[Saved data entries]
---
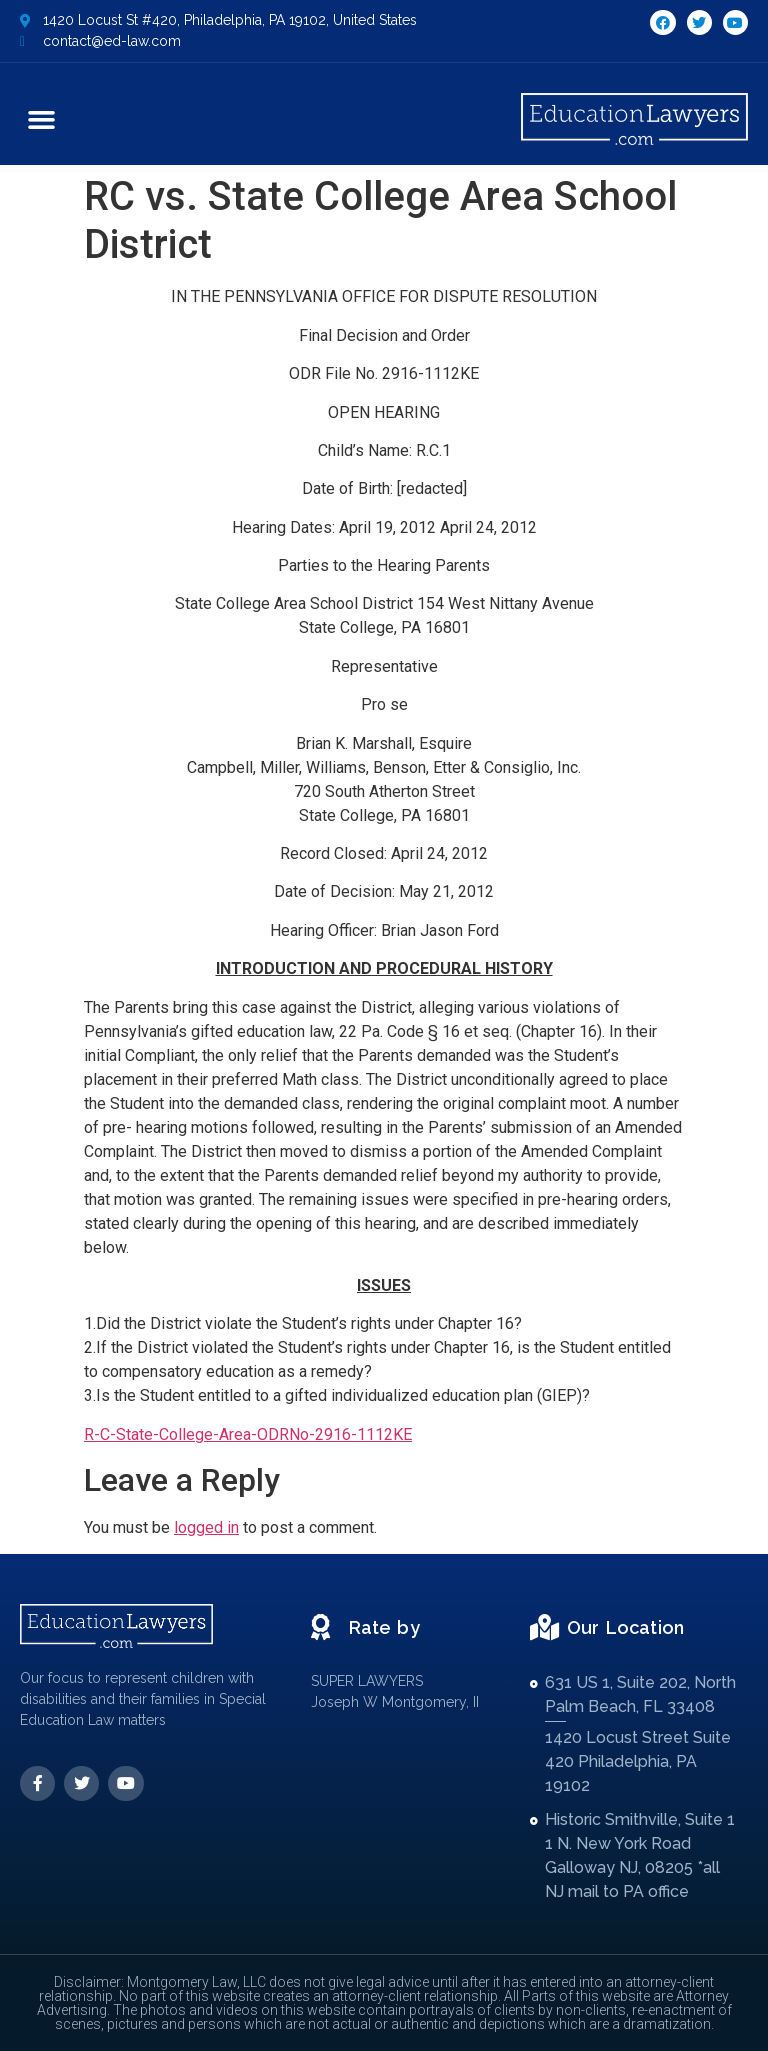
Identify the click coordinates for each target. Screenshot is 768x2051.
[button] (42, 119)
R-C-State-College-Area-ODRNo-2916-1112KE (248, 1434)
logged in (206, 1527)
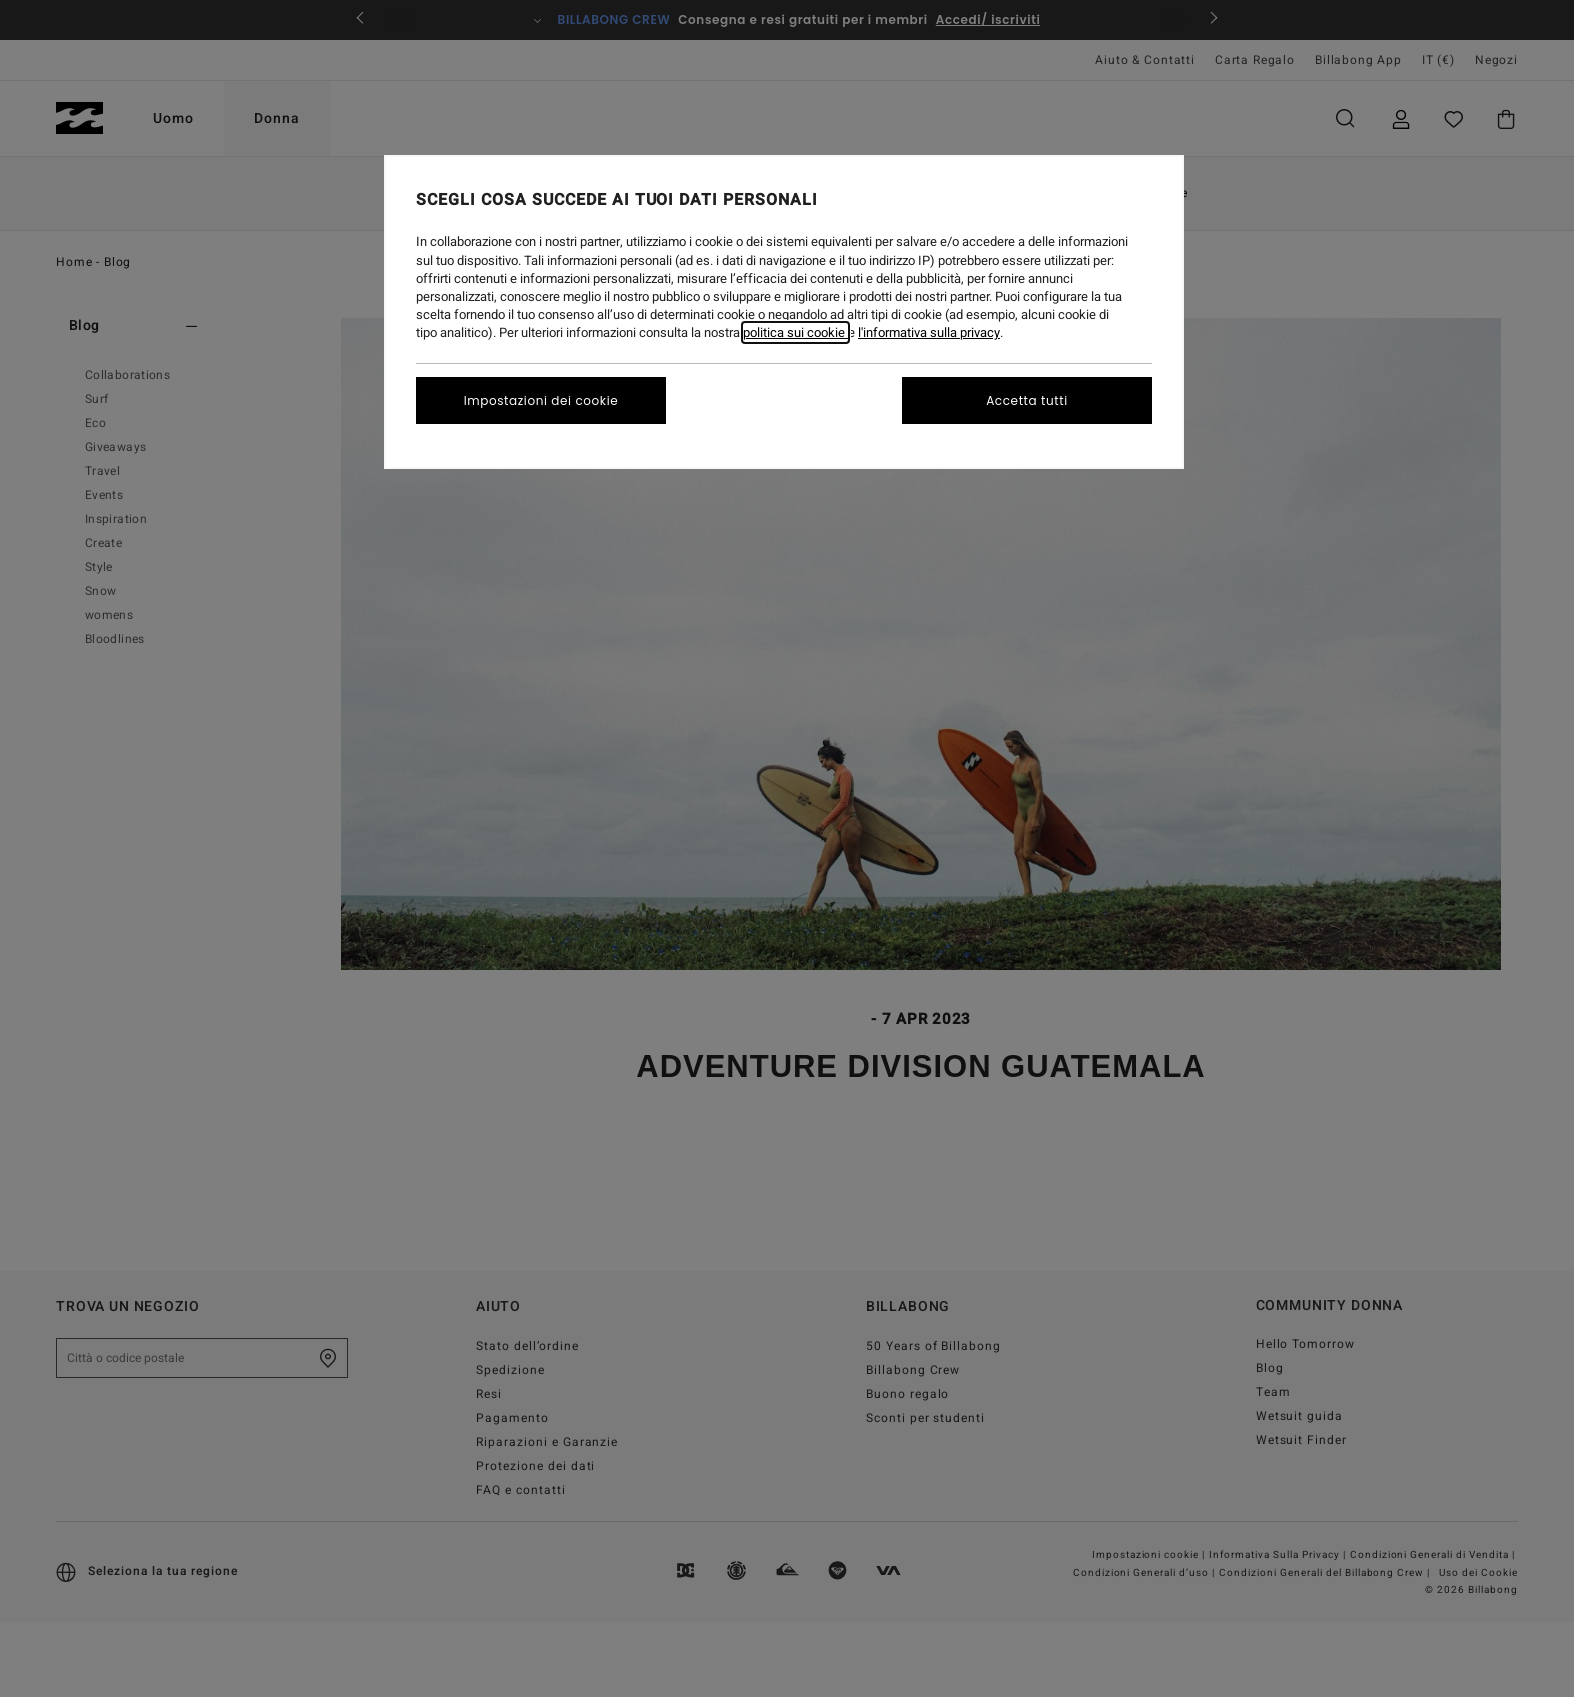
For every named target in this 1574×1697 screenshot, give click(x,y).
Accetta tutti (1027, 400)
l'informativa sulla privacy (929, 332)
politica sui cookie (795, 332)
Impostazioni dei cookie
---
[EXERCISE GOAL] From the records above, pull out each line that has "cookie".

[YOUR RESPONSE]
politica sui cookie (795, 332)
Impostazioni dei cookie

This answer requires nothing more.